At length she rose and said with a sigh that she must be going back to where the Amasomi were in camp, as Masapo would need her to see to his food. By now it was quite dark, although I remember that from time to time the sky was lit up by sheet lightning, for a storm was brewing. As I expected, Saduko rose also, saying that he would see me on the morrow, and went away with Mameena, walking like one who dreams.
A few minutes later I had occasion to leave the wagons in order to inspect one of the oxen which was tied up by itself at a distance, because it had shown signs of some sickness that might or might not be catching. Moving quietly, as I always do from a hunter’s habit, I walked alone to the place where the beast was tethered behind some mimosa thorns. Just as I reached these thorns the broad lightning shone out vividly, and showed me Saduko holding the unresisting shape of Mameena in his arms and kissing her passionately.
Then I turned and went back to the wagons even more quietly than I had come.
I should add that on the morrow I found out that, after all, there was nothing serious the matter with my ox.
After these events matters went on quietly for some time. I visited Saduko’s huts—very fine huts—about the doors of which sat quite a number of his tribesmen, who seemed glad to see me again. Here I learned from the Lady Nandie that her babe, whom she loved dearly, was none the worse for its little accident.

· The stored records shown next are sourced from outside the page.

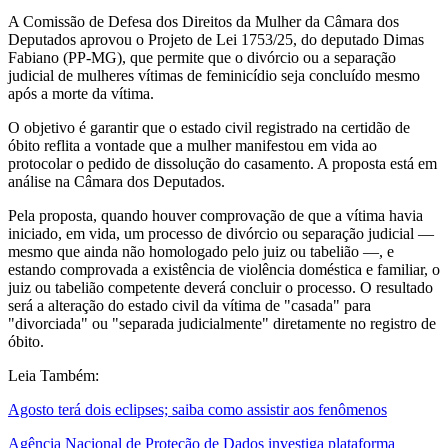
A Comissão de Defesa dos Direitos da Mulher da Câmara dos
Deputados aprovou o Projeto de Lei 1753/25, do deputado Dimas
Fabiano (PP-MG), que permite que o divórcio ou a separação
judicial de mulheres vítimas de feminicídio seja concluído mesmo
após a morte da vítima.
O objetivo é garantir que o estado civil registrado na certidão de
óbito reflita a vontade que a mulher manifestou em vida ao
protocolar o pedido de dissolução do casamento. A proposta está em
análise na Câmara dos Deputados.
Pela proposta, quando houver comprovação de que a vítima havia
iniciado, em vida, um processo de divórcio ou separação judicial —
mesmo que ainda não homologado pelo juiz ou tabelião —, e
estando comprovada a existência de violência doméstica e familiar, o
juiz ou tabelião competente deverá concluir o processo. O resultado
será a alteração do estado civil da vítima de "casada" para
"divorciada" ou "separada judicialmente" diretamente no registro de
óbito.
Leia Também:
Agosto terá dois eclipses; saiba como assistir aos fenômenos
Agência Nacional de Proteção de Dados investiga plataforma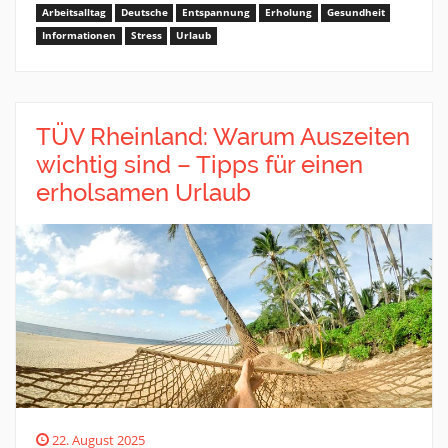
Arbeitsalltag
Deutsche
Entspannung
Erholung
Gesundheit
Informationen
Stress
Urlaub
TÜV Rheinland: Warum Auszeiten
wichtig sind – Tipps für einen
erholsamen Urlaub
22. August 2025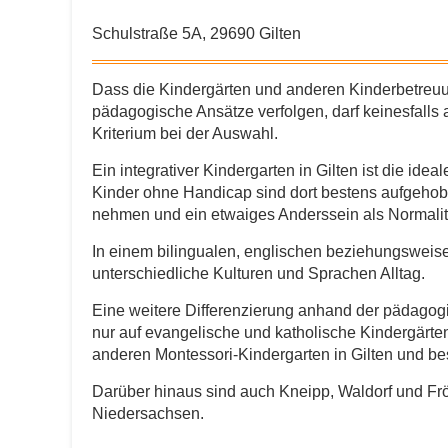
Schulstraße 5A, 29690 Gilten
Dass die Kindergärten und anderen Kinder­betreuun
pädagogische Ansätze verfolgen, darf keinesfalls
Kriterium bei der Auswahl.
Ein integrativer Kindergarten in Gilten ist die idea
Kinder ohne Handicap sind dort bestens aufgehob
nehmen und ein etwaiges Anderssein als Normali
In einem bilingualen, englischen beziehungsweise
unterschiedliche Kulturen und Sprachen Alltag.
Eine weitere Differenzierung anhand der pädagogis
nur auf evangelische und katholische Kindergärte
anderen Montessori-Kindergarten in Gilten und be
Darüber hinaus sind auch Kneipp, Waldorf und Frö
Niedersachsen.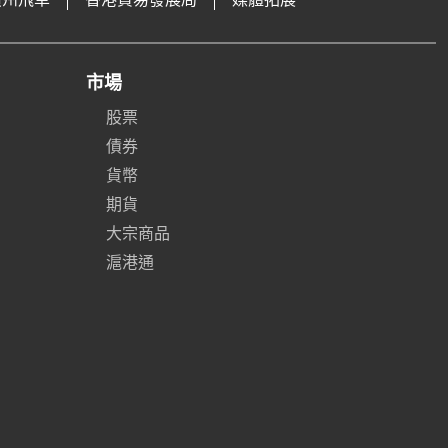
市場
股票
債券
貨幣
期貨
大宗商品
滬港通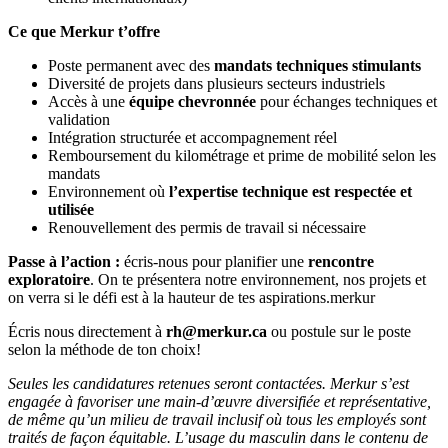
Ce que Merkur t’offre
Poste permanent avec des
mandats techniques stimulants
Diversité de projets dans plusieurs secteurs industriels
Accès à une
équipe chevronnée
pour échanges techniques et
validation
Intégration structurée et accompagnement réel
Remboursement du kilométrage et prime de mobilité selon les
mandats
Environnement où
l’expertise technique est respectée et
utilisée
Renouvellement des permis de travail si nécessaire
Passe à l’action :
écris-nous pour planifier une
rencontre
exploratoire
. On te présentera notre environnement, nos projets et
on verra si le défi est à la hauteur de tes aspirations.merkur
Écris nous directement à
rh@merkur.ca
ou postule sur le poste
selon la méthode de ton choix!
Seules les candidatures retenues seront contactées. Merkur s’est
engagée à favoriser une main-d’œuvre diversifiée et représentative,
de même qu’un milieu de travail inclusif où tous les employés sont
traités de façon équitable. L’usage du masculin dans le contenu de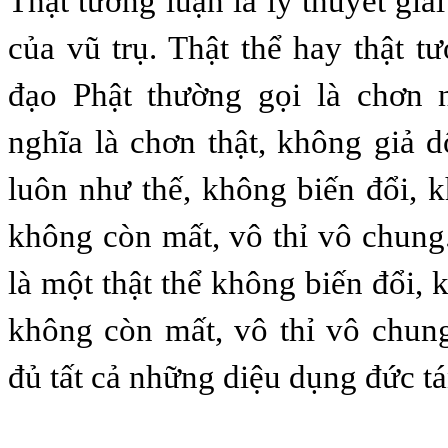
Thật tướng luận là lý thuyết giải
của vũ trụ. Thật thể hay thật t
đạo Phật thường gọi là chơn
nghĩa là chơn thật, không giả d
luôn như thế, không biến đổi, k
không còn mất, vô thỉ vô chun
là một thật thể không biến đổi, 
không còn mất, vô thỉ vô chung
đủ tất cả những diệu dụng đức tá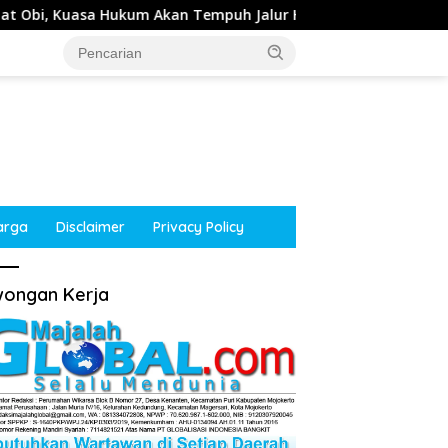
uh Jalur Hukum
Kepala Desa Tempuran, Sooko, Mojoke
arga
Disclaimer
Privacy Policy
ongan Kerja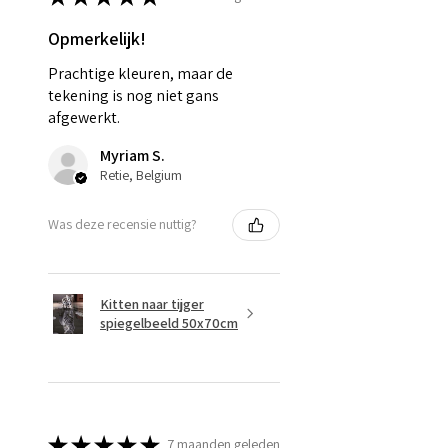
Opmerkelijk!
Prachtige kleuren, maar de
tekening is nog niet gans
afgewerkt.
Myriam S.
Retie, Belgium
Was deze recensie nuttig?
Kitten naar tijger
spiegelbeeld 50x70cm
★
★
★
★
★
7 maanden geleden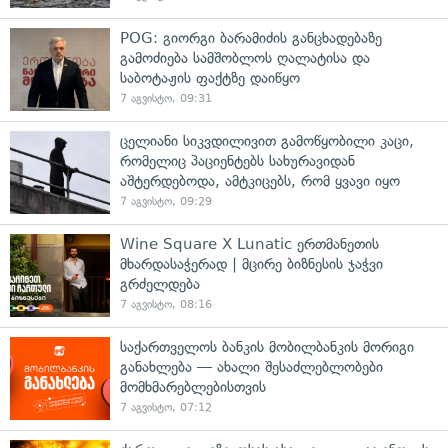
POG: გიორგი ბარამიძის განცხადებაზე
გამოძიება სამშობლოს ღალატისა და
საბოტაჟის ფაქტზე დაიწყო
7 აგვისტო, 09:31
ცელიანი სიკვდილივით გამოწყობილი კაცი,
რომელიც პაციენტებს სახურავიდან
აშტერდებოდა, ამტკიცებს, რომ ყვავი იყო
7 აგვისტო, 09:29
Wine Square X Lunatic ერთმანეთის
მხარდასაჭერად | მცირე ბიზნესის ჯაჭვი
გრძელდება
7 აგვისტო, 08:16
საქართველოს ბანკის მობილბანკის მორიგი
განახლება — ახალი შესაძლებლობები
მომხმარებლებისთვის
7 აგვისტო, 07:12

Also I learned from Saduko himself, who came in before I left, attended like a prince by several notable men, that he had made up his quarrel with Masapo, and, indeed, apologised to him, as he found that he had not really meant to insult the princess, his wife, having only thrust her over by accident. Saduko added indeed that now they were good friends, which was well for Masapo, a man whom the King had no cause to like. I said that I was glad to hear it, and went on to call upon Masapo, who received me with enthusiasm, as also did Mameena.